— Records from a collection —
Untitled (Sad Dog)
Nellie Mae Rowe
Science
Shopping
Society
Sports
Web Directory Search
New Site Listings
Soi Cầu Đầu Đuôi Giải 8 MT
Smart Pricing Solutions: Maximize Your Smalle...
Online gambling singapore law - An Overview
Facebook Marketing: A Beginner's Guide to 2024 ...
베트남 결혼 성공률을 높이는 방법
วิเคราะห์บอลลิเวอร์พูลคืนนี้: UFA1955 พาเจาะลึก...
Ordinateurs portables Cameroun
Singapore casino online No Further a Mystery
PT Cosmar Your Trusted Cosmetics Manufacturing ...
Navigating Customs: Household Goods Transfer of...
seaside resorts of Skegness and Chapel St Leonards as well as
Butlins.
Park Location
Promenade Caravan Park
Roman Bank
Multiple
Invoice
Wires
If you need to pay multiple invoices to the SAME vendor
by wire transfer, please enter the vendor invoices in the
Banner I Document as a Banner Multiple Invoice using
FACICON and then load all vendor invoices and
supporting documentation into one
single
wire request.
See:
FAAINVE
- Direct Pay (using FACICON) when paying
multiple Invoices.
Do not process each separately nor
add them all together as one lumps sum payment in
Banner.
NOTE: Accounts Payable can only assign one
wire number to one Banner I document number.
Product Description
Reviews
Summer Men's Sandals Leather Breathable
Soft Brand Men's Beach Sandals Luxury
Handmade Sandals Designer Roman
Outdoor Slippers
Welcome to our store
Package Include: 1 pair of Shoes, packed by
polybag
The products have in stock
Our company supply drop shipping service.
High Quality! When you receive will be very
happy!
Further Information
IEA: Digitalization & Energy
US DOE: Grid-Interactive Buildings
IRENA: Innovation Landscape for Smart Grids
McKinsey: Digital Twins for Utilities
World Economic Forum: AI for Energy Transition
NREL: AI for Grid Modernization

— Required action —
Give every entry again, character for character.

— Completed task —
Untitled (Sad Dog)
Nellie Mae Rowe
Science
Shopping
Society
Sports
Web Directory Search
New Site Listings
Soi Cầu Đầu Đuôi Giải 8 MT
Smart Pricing Solutions: Maximize Your Smalle...
Online gambling singapore law - An Overview
Facebook Marketing: A Beginner's Guide to 2024 ...
베트남 결혼 성공률을 높이는 방법
วิเคราะห์บอลลิเวอร์พูลคืนนี้: UFA1955 พาเจาะลึก...
Ordinateurs portables Cameroun
Singapore casino online No Further a Mystery
PT Cosmar Your Trusted Cosmetics Manufacturing ...
Navigating Customs: Household Goods Transfer of...
seaside resorts of Skegness and Chapel St Leonards as well as
Butlins.
Park Location
Promenade Caravan Park
Roman Bank
Multiple
Invoice
Wires
If you need to pay multiple invoices to the SAME vendor
by wire transfer, please enter the vendor invoices in the
Banner I Document as a Banner Multiple Invoice using
FACICON and then load all vendor invoices and
supporting documentation into one
single
wire request.
See:
FAAINVE
- Direct Pay (using FACICON) when paying
multiple Invoices.
Do not process each separately nor
add them all together as one lumps sum payment in
Banner.
NOTE: Accounts Payable can only assign one
wire number to one Banner I document number.
Product Description
Reviews
Summer Men's Sandals Leather Breathable
Soft Brand Men's Beach Sandals Luxury
Handmade Sandals Designer Roman
Outdoor Slippers
Welcome to our store
Package Include: 1 pair of Shoes, packed by
polybag
The products have in stock
Our company supply drop shipping service.
High Quality! When you receive will be very
happy!
Further Information
IEA: Digitalization & Energy
US DOE: Grid-Interactive Buildings
IRENA: Innovation Landscape for Smart Grids
McKinsey: Digital Twins for Utilities
World Economic Forum: AI for Energy Transition
NREL: AI for Grid Modernization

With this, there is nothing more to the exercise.